── Extracted data ──
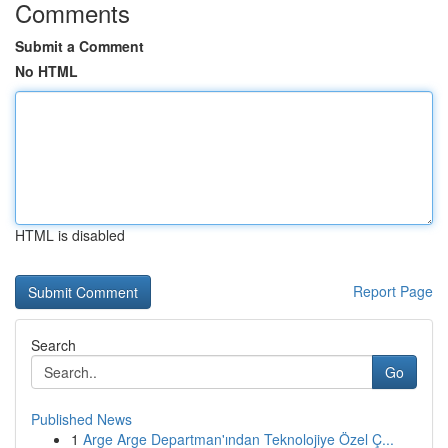
Comments
Submit a Comment
No HTML
HTML is disabled
Report Page
Search
Go
Published News
1
Arge Arge Departman'ından Teknolojiye Özel Ç...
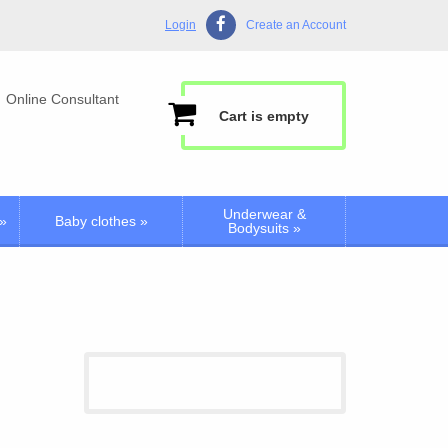
Login
Create an Account
Online Consultant
Cart is empty
Underwear &
»
Baby clothes
»
Bodysuits
»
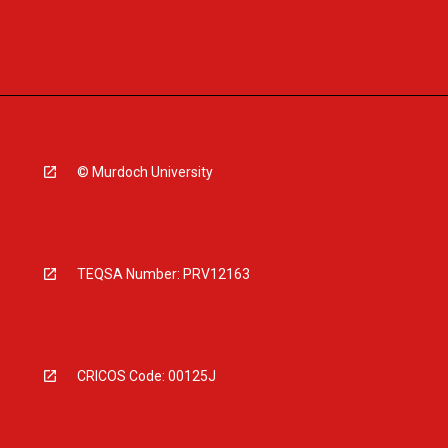
© Murdoch University
TEQSA Number: PRV12163
CRICOS Code: 00125J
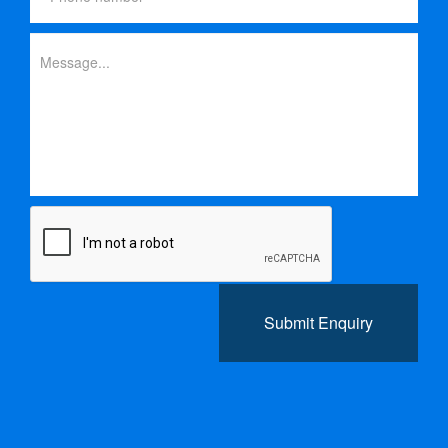
Submit Enquiry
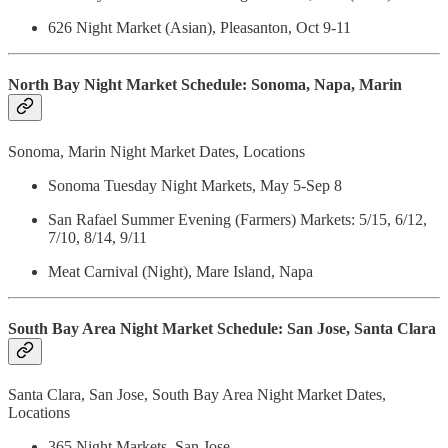
626 Night Market (Asian), Pleasanton, Oct 9-11
North Bay Night Market Schedule: Sonoma, Napa, Marin
Sonoma, Marin Night Market Dates, Locations
Sonoma Tuesday Night Markets, May 5-Sep 8
San Rafael Summer Evening (Farmers) Markets: 5/15, 6/12,
7/10, 8/14, 9/11
Meat Carnival (Night), Mare Island, Napa
South Bay Area Night Market Schedule: San Jose, Santa Clara
Santa Clara, San Jose, South Bay Area Night Market Dates,
Locations
365 Night Markets, San Jose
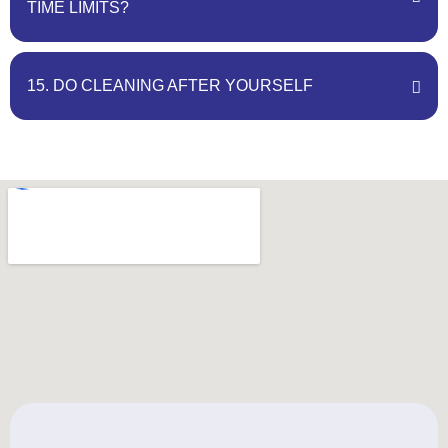
TIME LIMITS?
15. DO CLEANING AFTER YOURSELF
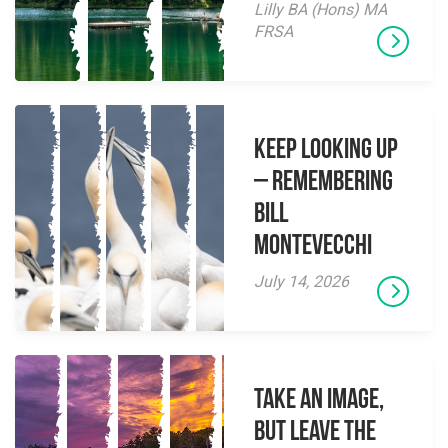
Lilly BA (Hons) MA
FRSA
Keep Looking Up
– Remembering
Bill
Montevecchi
July 14, 2026
Take an Image,
but Leave the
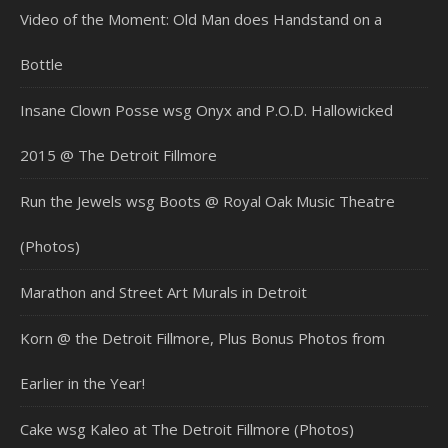
Video of the Moment: Old Man does Handstand on a
Bottle
Insane Clown Posse wsg Onyx and P.O.D. Hallowicked
2015 @ The Detroit Fillmore
Run the Jewels wsg Boots @ Royal Oak Music Theatre
(Photos)
Marathon and Street Art Murals in Detroit
Korn @ the Detroit Fillmore, Plus Bonus Photos from
Earlier in the Year!
Cake wsg Kaleo at The Detroit Fillmore (Photos)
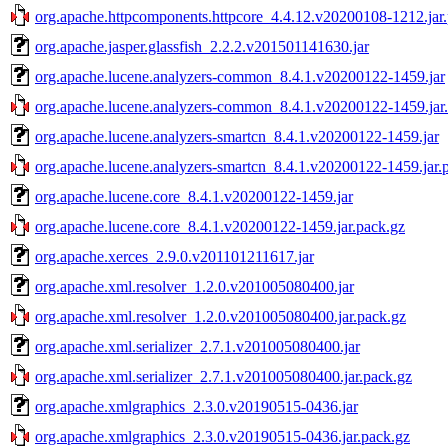
org.apache.httpcomponents.httpcore_4.4.12.v20200108-1212.jar
org.apache.jasper.glassfish_2.2.2.v201501141630.jar
org.apache.lucene.analyzers-common_8.4.1.v20200122-1459.jar
org.apache.lucene.analyzers-common_8.4.1.v20200122-1459.jar
org.apache.lucene.analyzers-smartcn_8.4.1.v20200122-1459.jar
org.apache.lucene.analyzers-smartcn_8.4.1.v20200122-1459.jar.
org.apache.lucene.core_8.4.1.v20200122-1459.jar
org.apache.lucene.core_8.4.1.v20200122-1459.jar.pack.gz
org.apache.xerces_2.9.0.v201101211617.jar
org.apache.xml.resolver_1.2.0.v201005080400.jar
org.apache.xml.resolver_1.2.0.v201005080400.jar.pack.gz
org.apache.xml.serializer_2.7.1.v201005080400.jar
org.apache.xml.serializer_2.7.1.v201005080400.jar.pack.gz
org.apache.xmlgraphics_2.3.0.v20190515-0436.jar
org.apache.xmlgraphics_2.3.0.v20190515-0436.jar.pack.gz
───
Problem to solve
If a line in the records above has the word "Schedule", copy it out.

Answer box
North Bay Night Market Schedule: Sonoma, Napa, Marin
South Bay Area Night Market Schedule: San Jose, Santa Clara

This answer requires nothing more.